On the other hand, it is possible that the same drug administered orally will be subject to biotransformation both in the intestine during absorption and in the liver as well. The role of biotransformation on drug action was recognized as early as the mid-nineteenth century, however the scientific interest in drug metabolism grew exponentially after the discovery by Axelrod and Estabrook and coworkers that the liver red pigment described by Garfinkel and Klingenberg performed the function of hepatic drug-metabolizing oxido-reductases.

Drug metabolism is the phase of biochemical transformation of the drug. It is highly variable among drugs and depends on biological conditions. The metabolism phase is absent for the few drugs that are not transformed.

Biotransformations may involve one or more successive reactions:

  • Phase 1 transformations (reactions of functionalization) involve the creation of a functional group or the modification of an existing one by oxidation, reduction, or hydrolysis.
  • Phase 2 transformations (reactions of conjugation) couple a drug or a metabolite to an endogenous conjugating molecule such as glucuronic acid, sulfuric acid, acetic acid, glutathione, etc.

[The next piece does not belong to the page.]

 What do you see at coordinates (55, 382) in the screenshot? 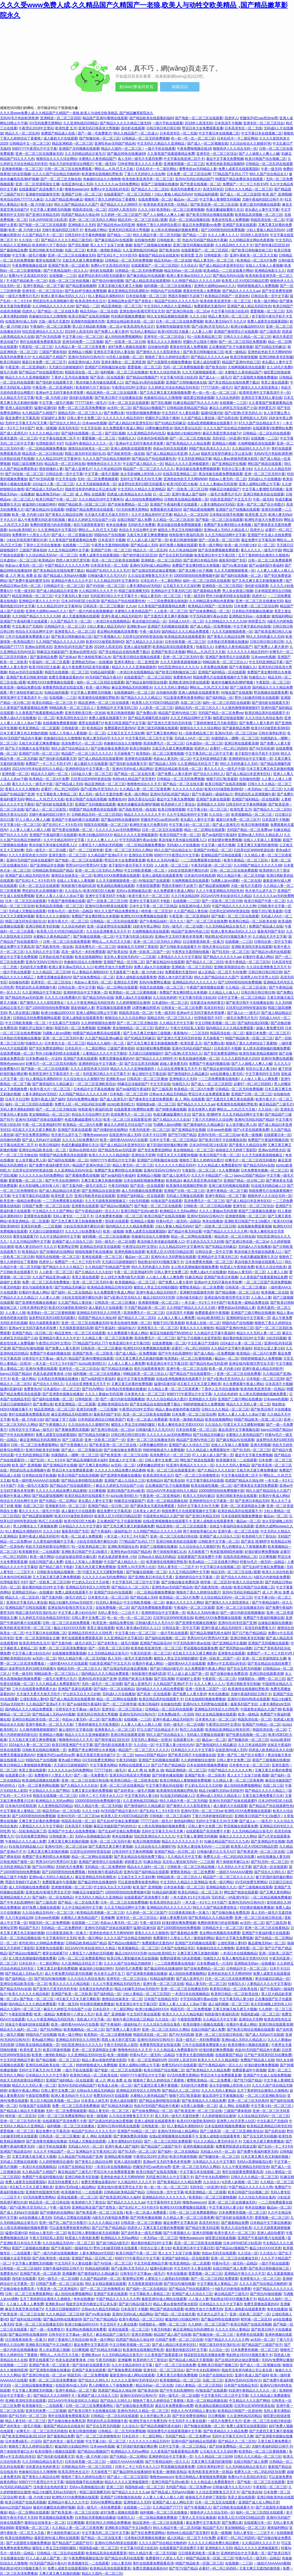 I see `国产强伦姧在线观看天堂` at bounding box center [55, 382].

From a physicochemical point of view, drug metabolism is expected to yield metabolites of lower lipophilicity relative to the parent drug, e.g., by adding an ionisable group. As a result, metabolites are often excreted faster than the parent drug, but there are exceptions. From a pharmacological point of view, it is essential to check the pharmacodynamics consequences of these metabolic reactions. Often but far from always, biotransformation involves inactivation or detoxification. Activation concerns pro-drugs, but also active compounds (drugs) giving rise to active metabolites. The latter may exhibit a PK profile different from that of the parent drug, and/or a qualitatively different activity.

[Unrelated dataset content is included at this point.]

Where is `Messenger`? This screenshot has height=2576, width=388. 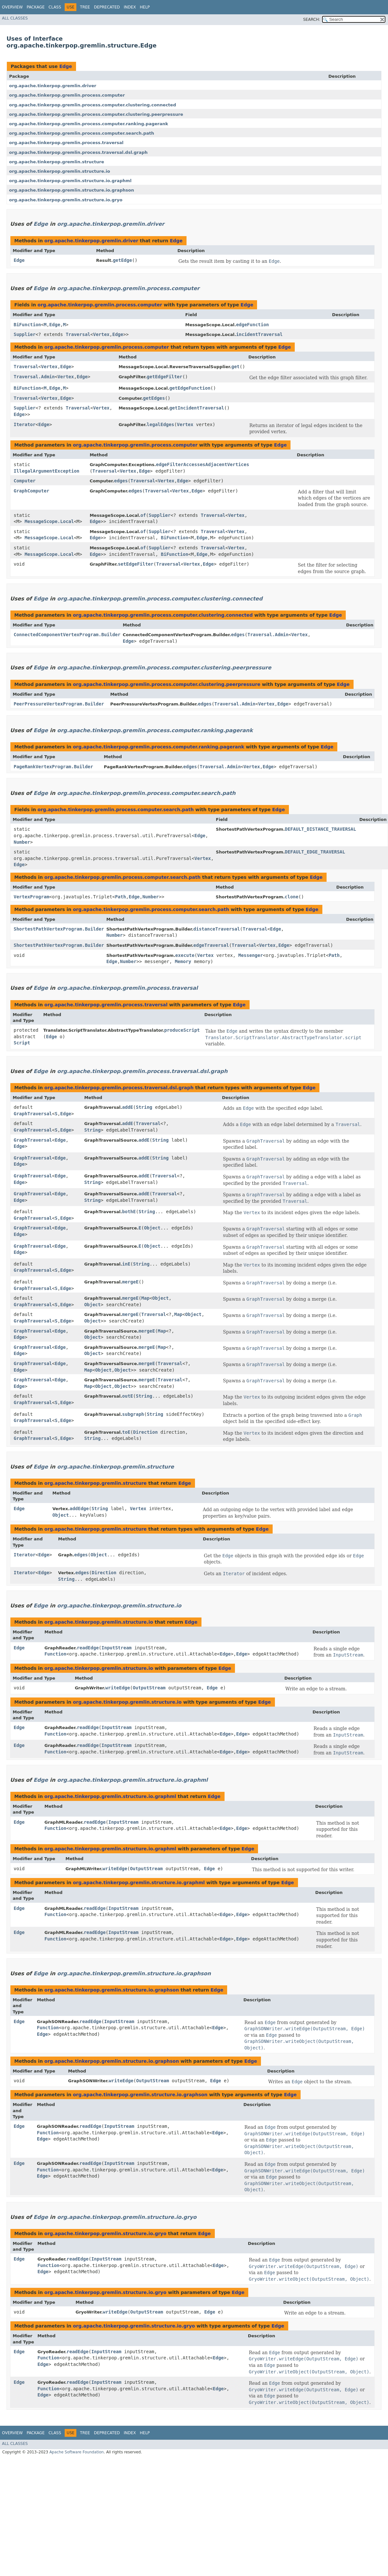 Messenger is located at coordinates (250, 955).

Some enzymes involved in metabolism present a genetic polymorphism, which separates populations of patients according to their phenotypes. This is the field of pharmacogenetics. Independently of any pathological state, individuals who are very fast or poor metabolizers need to be identified and have their dosages adjusted. Specific monitoring must also be applied for drugs with a low therapeutic index resulting in a low safety margin due to relatively vicinal effective and toxic doses.